A prime motivation behind
epiphenomenalism is the belief that only such an account of mind allows for both the genuine non-reductive existence of mental states and the causal closure of the physical world. Materialism gives us causal closure, but denies the reality of the mental.
Interactionism gives us the reality of the mental, but only at the cost of sacrificing a basic
presupposition of modern science.
Causal closure refers the assumed fact that every physical event has an adequate physical cause. Phenomena in our brains and bodies, like everything else, can be adequately explained by appealing to physical causality. If we assume
interactionism to be the case, then there is some tiny bit of energy in our brains that are caused not by physiological processes. When I will my arm to move, there is
suddenly in the universe some bit of energy that was not there before. I am a machine of creation, making radically new additions to the universe every time my mind interacts with my body.
Epiphenomenalism it is said,avoids this purportedly absurd conclusion. But does it?
If
interactionism is true, then my mind/brain is a machine of creation, but the process works the other way as well. When my brain interacts with my mind physical energy is expended that produces a mental result.

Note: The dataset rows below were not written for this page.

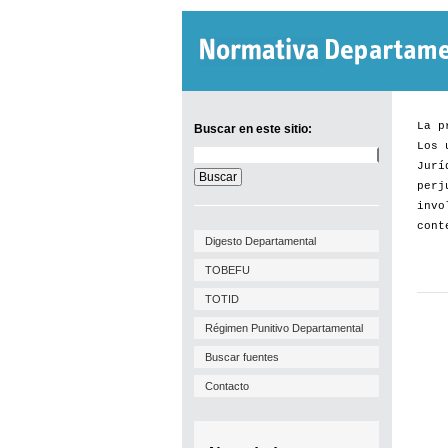
La p
Buscar en este sitio:
Los 
Buscar
Jurí
en
este
perj
sitio:
invo
cont
Digesto Departamental
TOBEFU
TOTID
Régimen Punitivo Departamental
Buscar fuentes
Contacto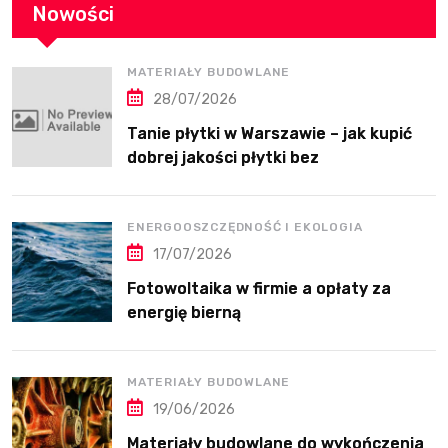
Nowości
MATERIAŁY BUDOWLANE
28/07/2026
Tanie płytki w Warszawie – jak kupić
dobrej jakości płytki bez
przepłacania?
ENERGOOSZCZĘDNOŚĆ I EKOLOGIA
17/07/2026
Fotowoltaika w firmie a opłaty za
energię bierną
MATERIAŁY BUDOWLANE
19/06/2026
Materiały budowlane do wykończenia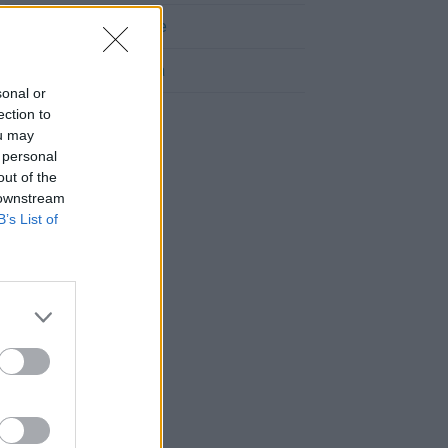
Cómo llegar a Balazote
Cómo llegar a Roda, La
sonal or
ection to
ou may
 personal
out of the
 downstream
B’s List of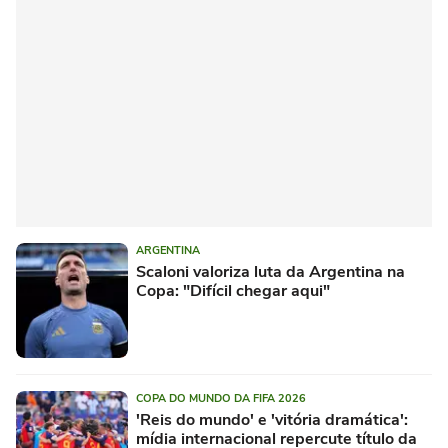
ARGENTINA
Scaloni valoriza luta da Argentina na
Copa: "Difícil chegar aqui"
COPA DO MUNDO DA FIFA 2026
'Reis do mundo' e 'vitória dramática':
mídia internacional repercute título da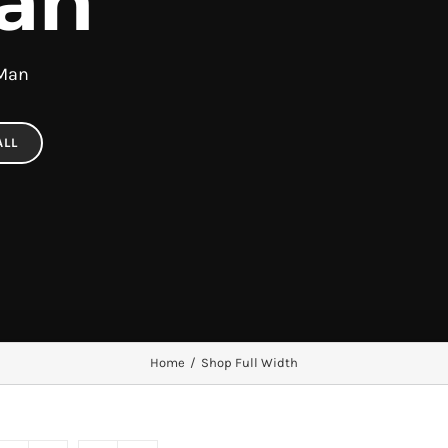
an
 Man
ALL
Home
/
Shop Full Width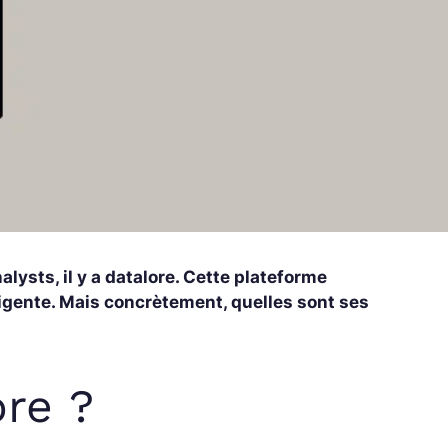
nalysts, il y a datalore. Cette plateforme
ligente. Mais concrètement, quelles sont ses
re ?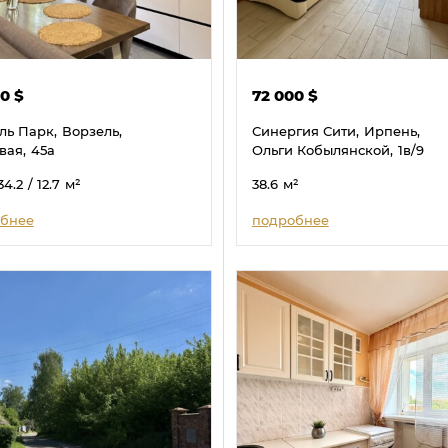
00
$
72 000
$
ль Парк,
Ворзель,
Синергия Сити,
Ирпень,
вая,
45а
Ольги Кобылянской,
1в/9
34.2
/ 12.7
м²
38.6
м²
бнее
подробнее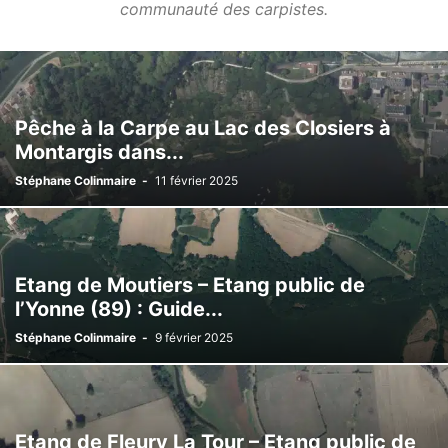
communauté des carpistes.
Pêche à la Carpe au Lac des Closiers à
Montargis dans...
Stéphane Colinmaire
-
11 février 2025
Etang de Moutiers – Etang public de
l’Yonne (89) : Guide...
Stéphane Colinmaire
-
9 février 2025
Etang de Fleury La Tour – Etang public de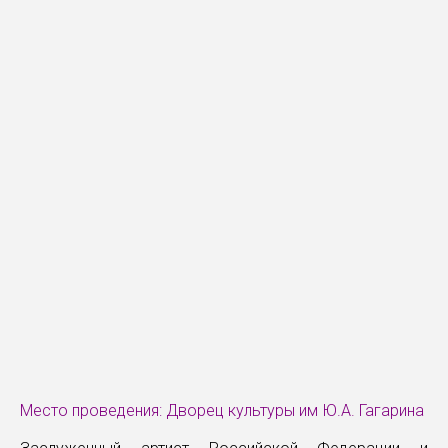
Место проведения: Дворец культуры им Ю.А. Гагарина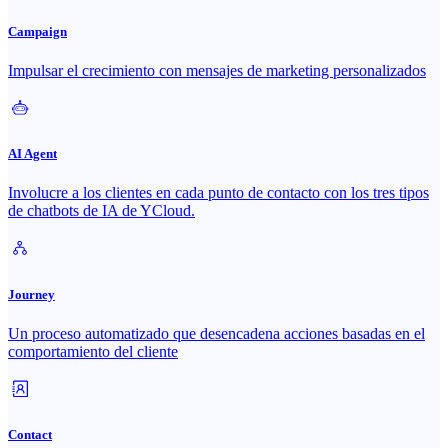
Campaign
Impulsar el crecimiento con mensajes de marketing personalizados
AI Agent
Involucre a los clientes en cada punto de contacto con los tres tipos
de chatbots de IA de YCloud.
Journey
Un proceso automatizado que desencadena acciones basadas en el
comportamiento del cliente
Contact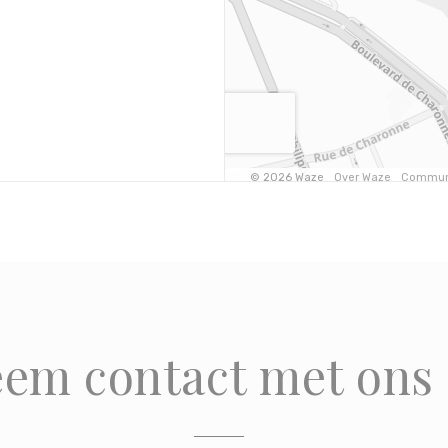
em contact met ons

Interactionism thus makes me a machine of
annihilation as well as creation. Some little bit of energy is expended every time my brain interacts with my mind.
One might think this just makes the situation for the
interactionist worse, or at least no better. But what I want to stress is that this latter aspect of
interactionism is present also for the
epiphenomenalist.
Epiphenomenalism is not
parallellism. On
epiphenomenalist views there is a causal relationship between body and mind, its just that it goes only one way.
So if the causal closure of the physical is assumed,
epiphenomenalism must go the way of
interactionism, into the dust heap of scientifically disreputable theories of mind.
A response to this argument is to deny that the causal relation between brain and mind involves any real transfer of energy. No one really knows what a "transfer of energy" really is and those of a
Humean persuasion may well argue that on a fundamental level there is really no such thing as "energy." There are only
lawlike regularities. But if this sort of reply is adequate to account for my existence as an engine of
annihilation, why can it not also be used in defense of the creation side of the mind/body relationship.